We continued the interview and again, Stefan came up with the goods. He was amazingly open, honest, intelligent and well, I would say enlightened. We had a fascinating discussion – much more of a chat than an interview. His answers were both thoughtful and thought provoking.
We didn’t have much in store for the afternoon. There was the option of a further meeting with Sven but as time and shooting were of the essence we decided to go to Prenzlaurberg to attempt some cutaways and voxpops.
By this time I had virtually run out of cash and needed a cash machine. We had to walk a long way before we found one Berlin doesn’t seem to have embraced cash point culture as comprehensively as most English towns and cities. Unlike England, cash machines (or Geldautomats) are few and far between. For example, when I asked Henning if there was a cash machine near his apartment, he said, “Yes. You can take my bike.”
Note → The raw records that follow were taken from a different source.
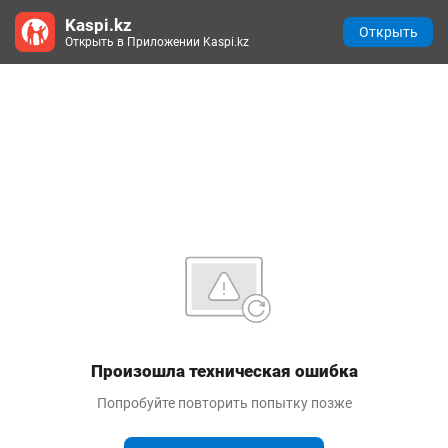
Kaspi.kz
Открыть
Открыть в Приложении Kaspi.kz
Произошла техническая ошибка
Попробуйте повторить попытку позже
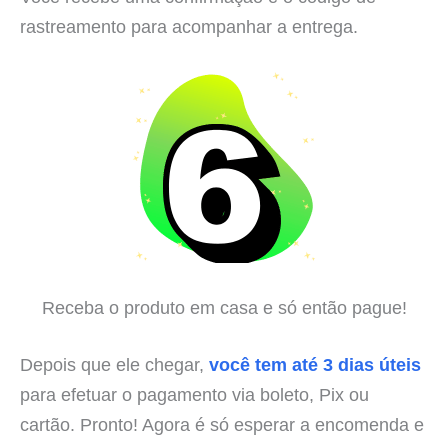
rastreamento para acompanhar a entrega.
Receba o produto em casa e só então pague!
Depois que ele chegar,
você tem até 3 dias úteis
para efetuar o pagamento via boleto, Pix ou
cartão. Pronto! Agora é só esperar a encomenda e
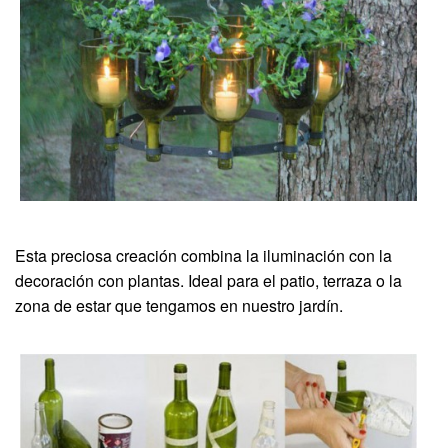
Esta preciosa creación combina la iluminación con la
decoración con plantas. Ideal para el patio, terraza o la
zona de estar que tengamos en nuestro jardín.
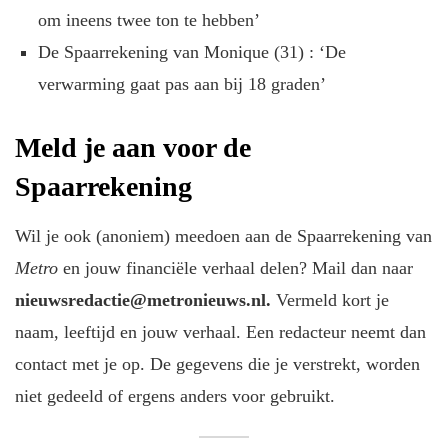
om ineens twee ton te hebben’
De Spaarrekening van Monique (31) : ‘De
verwarming gaat pas aan bij 18 graden’
Meld je aan voor de
Spaarrekening
Wil je ook (anoniem) meedoen aan de Spaarrekening van
Metro
en jouw financiële verhaal delen? Mail dan naar
nieuwsredactie@metronieuws.nl.
Vermeld kort je
naam, leeftijd en jouw verhaal. Een redacteur neemt dan
contact met je op. De gegevens die je verstrekt, worden
niet gedeeld of ergens anders voor gebruikt.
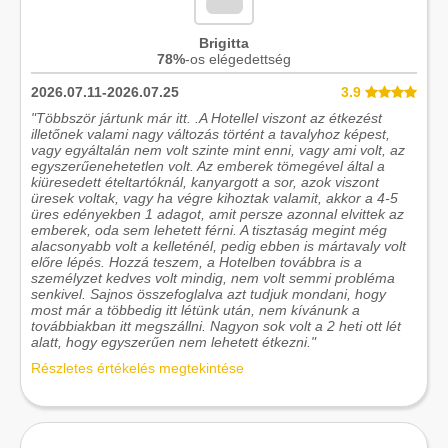
Brigitta
78%
-os elégedettség
2026.07.11-2026.07.25
3.9
"Többször jártunk már itt. .A Hotellel viszont az étkezést
illetőnek valami nagy változás történt a tavalyhoz képest,
vagy egyáltalán nem volt szinte mint enni, vagy ami volt, az
egyszerűenehetetlen volt. Az emberek tömegével által a
kiüresedett ételtartóknál, kanyargott a sor, azok viszont
üresek voltak, vagy ha végre kihoztak valamit, akkor a 4-5
üres edényekben 1 adagot, amit persze azonnal elvittek az
emberek, oda sem lehetett férni. A tisztaság megint még
alacsonyabb volt a kelleténél, pedig ebben is mártavaly volt
előre lépés. Hozzá teszem, a Hotelben továbbra is a
személyzet kedves volt mindig, nem volt semmi probléma
senkivel. Sajnos összefoglalva azt tudjuk mondani, hogy
most már a többedig itt létünk után, nem kívánunk a
továbbiakban itt megszállni. Nagyon sok volt a 2 heti ott lét
alatt, hogy egyszerűen nem lehetett étkezni."
Részletes értékelés megtekintése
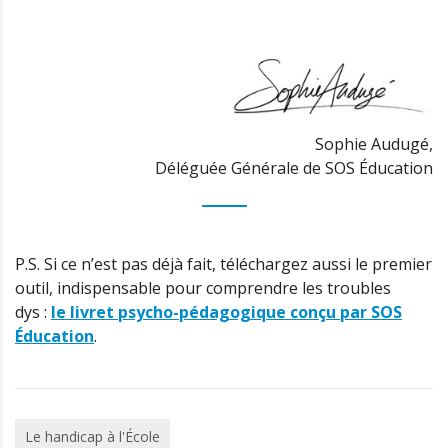
Sophie Audugé,
Déléguée Générale de SOS Éducation
P.S. Si ce n’est pas déjà fait, téléchargez aussi le premier
outil, indispensable pour comprendre les troubles
dys :
le livret psycho-pédagogique conçu par SOS
Éducation
.
Le handicap à l'École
Needless to say, I didn’t take the bike.
Prenzlaurberg was a great place to be. It was leafy, bohemian, lively and diverse. We eventually found a cash machine and popped into an internet café to check emails. There was good news from Sven – the interview with Peter Weger was just a phone call away.
The Peter Weger interview was the most exciting prospects of the whole trip. It was also the only interview I hadn’t been able to confirm before we left England.
Peter Weger was arrested and imprisoned by the Stasi for trying to smuggle his East German girlfriend into the west. Despite attempts by Sven and me over the last few weeks, we hadn’t been able to confirm the interview. As it turned out, Peter had been on holiday and simply hadn’t picked up his emails. While we were in Berlin, Peter had contacted Sven to agree to the interview. All I had to do was make the call.
We left the internet café and tried our first set of voxpops in a nice little park. Voxpops are a real pain to do. You have to approach some people who are minding their own business and ask them to speak on camera. I know that if a couple of fellas came up to me with a camcorder I would decline.
After a couple of failed attempts, we found someone who agreed to take part, and then another, and another. I was pleased with the responses so we called it a day and made our way to the nearest bahnhof. En route we found a great little bar. It was set up on what looked like a disused corner of the street. There was a kind of gypsy caravan as the bar and a few benches, tables and parasols set out on the grass.
It was such a lovely day, we decided to stop for a quick beer. We only had one before we decided to try some more voxpops. Again we struggled until we found someone to agree. The interview lasted a couple of minutes but when we switched off the camera, the fella asked what the project was about. This simple question led to a 45-60 minute discussion about British and German politics.
Feeling the effects of our extensive wandering, we decided that we’d done enough for the day. We hadn’t eaten very much so we were both eager to buy our now traditional plateful from the Vietnamese shack. To out horror it was closed!! Confused and bewildered, we looked to Henning for reassurance.
He suggested pizza instead.
The length of the days had really started to get to me. The feeling of absolute fatigue dominated the evenings now. Slumped on the chair, nicely fed, a little something to smoke and sipping on a bottle of Berliner Kindl – or even better, an Erdinger Dunkel Hefes.
It would’ve been an early night for me if I’d been in a hotel, As it was, Henning was such a good laugh we rarely got to sleep before 12.30am. We were sleeping in his lounge after all, what could we do? Ask him to leave?
Thinking about it, I’m glad we’ve been having late nights – I can always catch up on sleep later.